Theme Group Fellow (1 April 2017 – 30 June 2017)
Understanding and Improving the Outcomes of AGL Infant Studies
Experiments using the Artificial Grammar Learning (AGL) paradigm with infants have presented mixed results, some studies showing that the infants learned the rule and were able to generalize, other studies failing to show rule learning. Also, it turns out to be hard to replicate the results of some of these studies. It is known that infants learn rules more easily with speech stimuli than with non-speech stimuli, like pure tones, or visual objects. However, experiments using speech stimuli are not always successful, while certain types of visual stimuli do trigger rule-learning. I will focus on the question how specific phonological, phonotactic and acoustic characteristics of the stimuli used in Artificial Grammar Learning experiments impact the results of AGL experiments – specifically those with infants. Speech stimuli used in both published and unpublished experiments will be analyzed in every possible way, i.e. phonologically, phonetically, acoustically, statistically (segmental frequency, bigram frequency etc.), and compared on the basis of their success in promoting rule learning. Finding specific characteristics of stimuli that lead to successful rule learning will not only help us to design better experiments, but will also increase our insight in the rule learning mechanism itself. In addition, novel ways will be sought to increase the information value of infant studies, and to make them better-suited for comparative research with non-human animals.
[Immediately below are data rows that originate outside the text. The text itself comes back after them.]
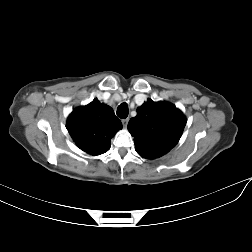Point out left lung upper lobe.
<instances>
[{"label":"left lung upper lobe","mask_w":252,"mask_h":252,"mask_svg":"<svg viewBox=\"0 0 252 252\" xmlns=\"http://www.w3.org/2000/svg\"><path fill=\"white\" fill-rule=\"evenodd\" d=\"M185 125L186 118L176 106L148 99L137 108L127 128L134 137L136 152L143 158L156 159L178 143Z\"/></svg>","instance_id":"obj_1"}]
</instances>
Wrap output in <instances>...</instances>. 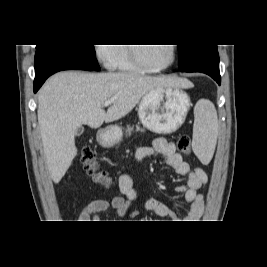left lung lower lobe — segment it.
Wrapping results in <instances>:
<instances>
[{
	"mask_svg": "<svg viewBox=\"0 0 267 267\" xmlns=\"http://www.w3.org/2000/svg\"><path fill=\"white\" fill-rule=\"evenodd\" d=\"M182 72H201L211 76L219 85L221 77L219 72L218 51H209L192 61Z\"/></svg>",
	"mask_w": 267,
	"mask_h": 267,
	"instance_id": "left-lung-lower-lobe-1",
	"label": "left lung lower lobe"
}]
</instances>
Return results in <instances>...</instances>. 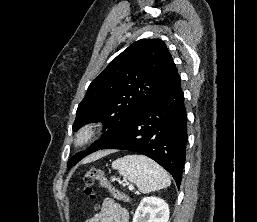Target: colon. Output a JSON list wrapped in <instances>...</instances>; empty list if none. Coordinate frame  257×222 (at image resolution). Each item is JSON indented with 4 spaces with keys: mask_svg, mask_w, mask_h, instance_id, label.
<instances>
[{
    "mask_svg": "<svg viewBox=\"0 0 257 222\" xmlns=\"http://www.w3.org/2000/svg\"><path fill=\"white\" fill-rule=\"evenodd\" d=\"M82 180L84 183V192L91 199L96 198V194L93 190V185L98 182L102 187L106 188L114 197L119 200H127V196L115 187L106 177L104 172L100 169H88L82 174Z\"/></svg>",
    "mask_w": 257,
    "mask_h": 222,
    "instance_id": "1",
    "label": "colon"
}]
</instances>
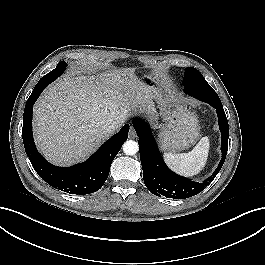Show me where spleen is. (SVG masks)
<instances>
[{
  "instance_id": "1",
  "label": "spleen",
  "mask_w": 265,
  "mask_h": 265,
  "mask_svg": "<svg viewBox=\"0 0 265 265\" xmlns=\"http://www.w3.org/2000/svg\"><path fill=\"white\" fill-rule=\"evenodd\" d=\"M209 147V138L203 137L188 153L173 154L167 152L163 156L167 165L175 172L184 176H194L205 167Z\"/></svg>"
}]
</instances>
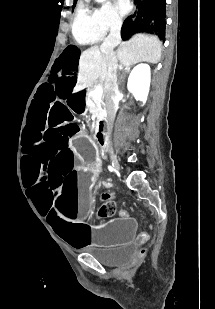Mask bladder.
Segmentation results:
<instances>
[{
	"mask_svg": "<svg viewBox=\"0 0 215 309\" xmlns=\"http://www.w3.org/2000/svg\"><path fill=\"white\" fill-rule=\"evenodd\" d=\"M135 246L132 244L125 245L113 252L97 255V259L107 266H123L132 261L135 256Z\"/></svg>",
	"mask_w": 215,
	"mask_h": 309,
	"instance_id": "1",
	"label": "bladder"
}]
</instances>
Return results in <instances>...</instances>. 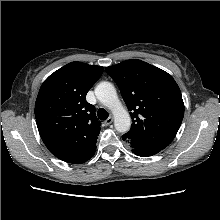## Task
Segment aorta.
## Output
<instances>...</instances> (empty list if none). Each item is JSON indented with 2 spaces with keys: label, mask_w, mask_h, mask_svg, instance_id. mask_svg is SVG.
<instances>
[{
  "label": "aorta",
  "mask_w": 220,
  "mask_h": 220,
  "mask_svg": "<svg viewBox=\"0 0 220 220\" xmlns=\"http://www.w3.org/2000/svg\"><path fill=\"white\" fill-rule=\"evenodd\" d=\"M95 95L103 105L112 111L115 129L120 133L129 131L131 118L119 100L115 87L110 82H101L95 88Z\"/></svg>",
  "instance_id": "1"
}]
</instances>
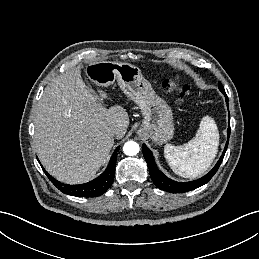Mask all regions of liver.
Masks as SVG:
<instances>
[{"mask_svg": "<svg viewBox=\"0 0 259 259\" xmlns=\"http://www.w3.org/2000/svg\"><path fill=\"white\" fill-rule=\"evenodd\" d=\"M34 125L35 147L45 169L61 182L79 184L92 179L105 163L114 145L110 129L119 127L116 138L121 139L129 116L119 105L104 108L75 68L45 88Z\"/></svg>", "mask_w": 259, "mask_h": 259, "instance_id": "6515ba94", "label": "liver"}]
</instances>
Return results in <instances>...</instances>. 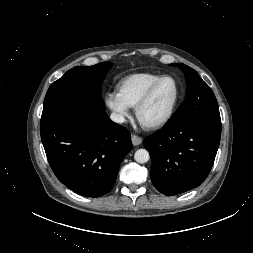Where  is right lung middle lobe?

Ter Haar, S., Kaemper, W., Stam, K., Levelt C. & C. ten Cate (2014). The interplay of within-species perceptual predispositions and experience during song ontogeny in zebra finches (Taeniopygia guttata). Proc. R. Soc. B 20141860.
Levelt, C. (2012). Perception mirrors production in 14- and 18-month-olds: the case of coda consonants. Cognition 123, 74-79.
Levelt, C. (2011). Consonant Harmony in child language. In: M. van Oostendorp, C. Ewen & K. Rice (eds.). Companion to Phonology. Boston MA: Blackwell, 1691-1716.